Dès Août 1941 Staline sait ce qui est en train d’arriver aux juifs. La Pravda parle du sort de Juifs.
Dans de nombreux films, les Soviétiques filment les cadavres un par un et nomment les morts.
Pendant toute la durée de la guerre, les Soviétiques vont monter ces films et vont les montrer.
L’objectif est de mobiliser la population et de soutenir l’Armée rouge
Dès le début de la Guerre froide, les Occidentaux vont se méfier des images soviétiques. Elles seront
d’ailleurs peu vues à l’Ouest.
L’année 1961 constitue une rupture dans l’histoire du cinéma avec le procès Eichmann qui devient le
procès de la Shoah. A Jérusalem la salle du procès est aménagée pour filmer. La Shoah est médiatisée.
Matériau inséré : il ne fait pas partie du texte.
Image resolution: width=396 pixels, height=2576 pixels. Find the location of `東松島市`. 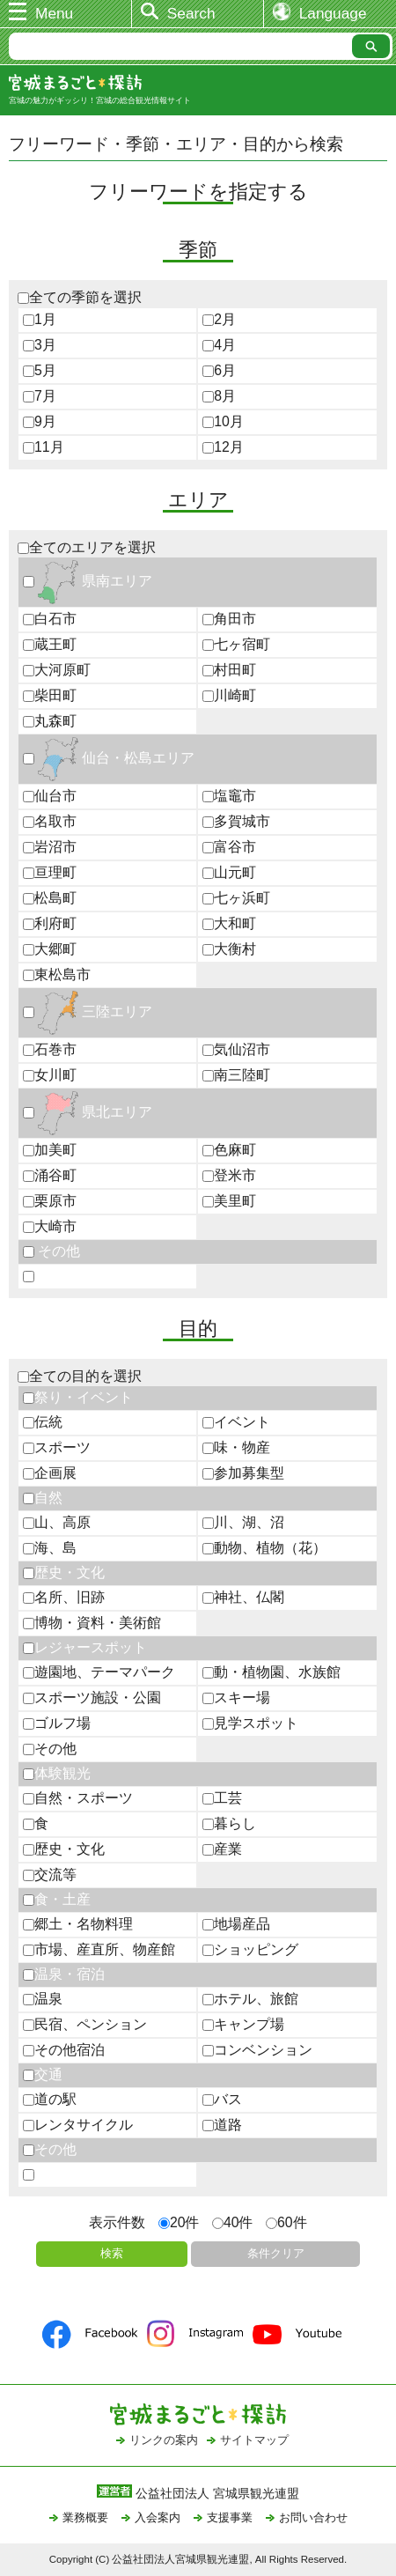 東松島市 is located at coordinates (57, 974).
3 - Les années 80 : la Shoah socle de spectacle, ère des masses
A partir de 1961, le témoin devient la figure centrale (traumatisme du survivant). Cela donne de très
films israéliens, allemands et français.
Shoah de Claude Lanzmann sort en 1985. Ce film documentaire dure neuf heures et demies et il a fallu
près de 10 ans pour le réaliser. Le film ne s’appuie pas sur des images d’archive mais sur des entrevues
de témoins survivants de la Shoah qui sont filmés sur les lieux mêmes du génocide.
On s’inscrit dans « l’âge des témoins » selon Wieviorka.
Shoah est un très grand film mais a été vu par très peu de monde à sa sortie.
Dans les années 1980, la Shoah devient un « spectacle ».
La série américaine Holocauste sort en 1978. Cette minisérie de quatre épisodes montre le destin
d’une famille nazie et d’une famille juive. Cette série a un succès énorme aux Etats Unis (110 millions
de téléspectateurs). Mais il y a polémique avec Elie Wiesel qui trouve cette série trop « douce ».
Entre 1977 et 1988, chaque année aux Etats-Unis sort un grand film ou une grande série sur la Shoah.
Quand sort La Liste de Schindler, en 1993, le spectateur est habitué aux images de la Shoah depuis un
dizaine d’année
Aujourd’hui, l’objectif du cinéma vise à la réconciliation.
Les extraits qui peuvent être étudiés en classe
Extrait : témoignage d’Abraham Bomba du film Shoah de Lanzmann
Etude de la mise en scène de cet extrait
Où se trouve-t-on ? Dans un salon de coiffure pour homme. Les femmes sont absentes alors qu’elles
sont le sujet de conversation.
Décrire les vêtements, étudier la voix, (récitation, voix mécanique, voix déshumanisée).
Abraham Bomba ne coupe pas vraiment les cheveux (il mime), il a été habillé pour le film (sur son polo
de couleur jaune on distingue très clairement une étoile)
Au début, il parle comme il coupe les cheveux
L’homme ne montre pas ses émotions puis peu à peu le témoin ne résiste plus à ses sentiments. Le jeu
de caméra permet un va et vient entre humanisation et déshumanisation du témoignage. Avec ce
témoignage on est confronté au « savoir déporté » « soit témoin et témoigne »
L’horreur absolue qu’il raconte le rend à nouveau humain (ré humanisation par la caméra).
On peut mettre en parallèle avec un extrait de La liste de Schindler : « la scène de la douche ».